By Will Dunham
Some of the most visually stunning sequences from director James
Cameron's blockbuster movie "Avatar" involved graceful flying creatures
that were ridden by blue human-like beings facing ecological destruction
on a moon called Pandora.
It turns out that an animal very similar to those "Avatar" creatures, called Ikran, actually did exist here on Earth long ago.
Scientists on Thursday announced the discovery of fossils in China of a
new species of flying reptile called a pterosaur that lived 120
millions years ago and so closely resembled the creatures from the 2009
film that they named it after them.
It is called Ikrandraco avatar, meaning "Ikran dragon" from "Avatar."
And this pterosaur is noteworthy for more than just its resemblance to a
movie creature.
The scientists said it
appears that Ikrandraco avatar had a throat pouch similar to that of a
pelican. It probably fed on small fish from freshwater lakes, flying low
over the water and catching prey by skimming its lower jaw into the
water, they said. It may have stored the fish in the pouch, they added.
This Cretaceous Period pterosaur boasted an unusual blade-like crest on its lower jaw like the one on the movie creatures.
"The head structure is similar in this pterosaur to the Ikran in
'Avatar,'" said one of the researchers, paleontologist Xiaolin Wang of
the Institute of Vertebrate Paleontology and Paleoanthropology, Chinese
Academy of Sciences in Beijing.
"Of course, nobody and nothing can ride this pterosaur," Wang added.
Another of the researchers, paleontologist Alexander Kellner of
Brazil's National Museum at the Federal University of Rio de Janeiro,
joked: "Please, (there were) no blue hominids during the Cretaceous."
Ikrandraco avatar, whose fossils were unearthed in China's Liaoning
province, boasted a wingspan of about 8 feet (2.5 meters), Kellner said.

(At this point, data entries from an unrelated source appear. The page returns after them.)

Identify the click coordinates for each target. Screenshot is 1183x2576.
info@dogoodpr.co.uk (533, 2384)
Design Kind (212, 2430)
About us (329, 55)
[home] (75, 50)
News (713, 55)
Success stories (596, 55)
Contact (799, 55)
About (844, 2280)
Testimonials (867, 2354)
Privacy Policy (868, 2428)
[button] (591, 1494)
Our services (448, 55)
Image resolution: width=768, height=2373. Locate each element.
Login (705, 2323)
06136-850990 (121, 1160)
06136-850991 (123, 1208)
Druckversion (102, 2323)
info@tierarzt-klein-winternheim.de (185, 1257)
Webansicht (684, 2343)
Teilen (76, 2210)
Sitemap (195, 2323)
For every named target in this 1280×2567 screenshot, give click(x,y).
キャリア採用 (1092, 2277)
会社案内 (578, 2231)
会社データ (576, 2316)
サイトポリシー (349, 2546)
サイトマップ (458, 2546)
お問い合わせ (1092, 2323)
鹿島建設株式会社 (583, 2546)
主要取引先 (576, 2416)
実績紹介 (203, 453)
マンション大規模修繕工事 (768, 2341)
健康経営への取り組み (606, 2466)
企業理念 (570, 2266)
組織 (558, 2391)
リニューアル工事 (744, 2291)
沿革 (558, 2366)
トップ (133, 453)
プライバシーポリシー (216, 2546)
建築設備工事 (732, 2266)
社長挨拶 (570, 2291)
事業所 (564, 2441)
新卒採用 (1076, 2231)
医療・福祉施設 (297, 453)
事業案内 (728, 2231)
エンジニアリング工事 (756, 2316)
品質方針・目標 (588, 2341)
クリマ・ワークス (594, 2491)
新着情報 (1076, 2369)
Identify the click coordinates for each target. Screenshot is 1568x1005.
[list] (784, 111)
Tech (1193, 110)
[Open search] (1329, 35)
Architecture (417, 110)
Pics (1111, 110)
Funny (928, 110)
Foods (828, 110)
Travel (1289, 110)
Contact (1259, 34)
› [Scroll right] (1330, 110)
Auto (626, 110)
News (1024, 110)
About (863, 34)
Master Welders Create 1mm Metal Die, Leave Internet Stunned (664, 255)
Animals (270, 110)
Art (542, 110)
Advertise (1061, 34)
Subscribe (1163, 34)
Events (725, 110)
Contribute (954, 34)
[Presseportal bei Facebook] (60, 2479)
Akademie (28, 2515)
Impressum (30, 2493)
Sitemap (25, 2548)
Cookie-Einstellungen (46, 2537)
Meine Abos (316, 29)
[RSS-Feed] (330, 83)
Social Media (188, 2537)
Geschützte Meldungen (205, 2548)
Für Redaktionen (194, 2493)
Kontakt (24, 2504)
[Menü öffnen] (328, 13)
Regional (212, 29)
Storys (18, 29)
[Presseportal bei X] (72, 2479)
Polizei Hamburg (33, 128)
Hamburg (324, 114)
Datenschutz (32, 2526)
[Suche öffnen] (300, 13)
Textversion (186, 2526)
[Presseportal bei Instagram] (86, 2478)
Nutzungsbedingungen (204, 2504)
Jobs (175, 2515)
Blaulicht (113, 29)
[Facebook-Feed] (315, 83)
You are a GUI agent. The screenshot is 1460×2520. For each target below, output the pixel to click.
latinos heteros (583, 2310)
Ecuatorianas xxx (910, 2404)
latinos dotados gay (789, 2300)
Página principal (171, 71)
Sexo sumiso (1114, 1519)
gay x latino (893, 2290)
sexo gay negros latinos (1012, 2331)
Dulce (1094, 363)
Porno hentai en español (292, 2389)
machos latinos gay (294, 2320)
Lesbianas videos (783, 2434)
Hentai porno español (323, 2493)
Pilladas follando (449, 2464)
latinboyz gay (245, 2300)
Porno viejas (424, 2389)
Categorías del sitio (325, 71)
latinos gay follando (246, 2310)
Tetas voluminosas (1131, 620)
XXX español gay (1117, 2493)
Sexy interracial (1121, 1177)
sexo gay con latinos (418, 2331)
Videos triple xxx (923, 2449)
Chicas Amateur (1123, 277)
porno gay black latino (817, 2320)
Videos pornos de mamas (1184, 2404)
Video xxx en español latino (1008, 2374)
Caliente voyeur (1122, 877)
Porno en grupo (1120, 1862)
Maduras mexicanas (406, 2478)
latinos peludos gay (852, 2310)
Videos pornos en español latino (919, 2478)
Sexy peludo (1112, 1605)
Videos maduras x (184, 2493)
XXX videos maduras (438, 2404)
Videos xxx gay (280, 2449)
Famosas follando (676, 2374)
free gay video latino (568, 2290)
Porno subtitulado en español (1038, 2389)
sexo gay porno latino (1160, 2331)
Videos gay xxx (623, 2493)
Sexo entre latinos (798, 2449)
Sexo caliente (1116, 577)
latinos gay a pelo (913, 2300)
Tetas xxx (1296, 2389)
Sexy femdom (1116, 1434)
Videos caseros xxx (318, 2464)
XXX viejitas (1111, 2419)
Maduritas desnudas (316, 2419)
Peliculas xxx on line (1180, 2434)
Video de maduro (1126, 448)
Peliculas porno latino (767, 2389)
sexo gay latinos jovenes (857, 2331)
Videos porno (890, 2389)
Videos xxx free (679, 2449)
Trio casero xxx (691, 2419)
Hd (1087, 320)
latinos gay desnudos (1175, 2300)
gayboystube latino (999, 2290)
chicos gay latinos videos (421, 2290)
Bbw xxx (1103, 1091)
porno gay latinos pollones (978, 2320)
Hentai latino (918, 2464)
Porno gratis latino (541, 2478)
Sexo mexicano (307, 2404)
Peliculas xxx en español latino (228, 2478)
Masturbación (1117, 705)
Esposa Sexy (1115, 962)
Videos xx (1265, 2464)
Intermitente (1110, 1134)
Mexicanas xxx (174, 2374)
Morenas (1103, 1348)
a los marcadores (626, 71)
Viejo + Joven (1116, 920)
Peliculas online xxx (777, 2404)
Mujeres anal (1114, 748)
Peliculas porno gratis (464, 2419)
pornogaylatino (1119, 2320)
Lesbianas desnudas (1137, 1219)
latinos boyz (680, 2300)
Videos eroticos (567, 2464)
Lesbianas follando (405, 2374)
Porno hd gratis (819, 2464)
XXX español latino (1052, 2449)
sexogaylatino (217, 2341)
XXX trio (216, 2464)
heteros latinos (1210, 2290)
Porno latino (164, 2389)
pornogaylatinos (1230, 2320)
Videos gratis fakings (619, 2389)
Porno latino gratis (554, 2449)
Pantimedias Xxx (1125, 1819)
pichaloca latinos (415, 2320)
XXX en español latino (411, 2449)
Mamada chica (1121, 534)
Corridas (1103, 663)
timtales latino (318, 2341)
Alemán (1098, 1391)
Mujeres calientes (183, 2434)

It did not have a crest on the top of its elongated head as many
pterosaurs did. Behind the lower jaw crest was a hook-like structure
that appears to have been the anchor point for the throat pouch, Kellner
said. It had relatively small teeth good for snaring small fish.
It lived in a warm region teeming with life, with feathered dinosaurs,
birds, mammals, frogs, turtles and other animals along with a variety of
trees and other plants, Wang said.
The researchers studied fossils of two specimens of Ikrandraco avatar.
Pterosaurs were Earth's first flying vertebrates, with birds and bats
making their appearances later. They thrived from about 220 million
years ago to 65 million years ago, when they were wiped out by the
asteroid that also doomed the dinosaurs.
The study was published in the journal Scientific Reports.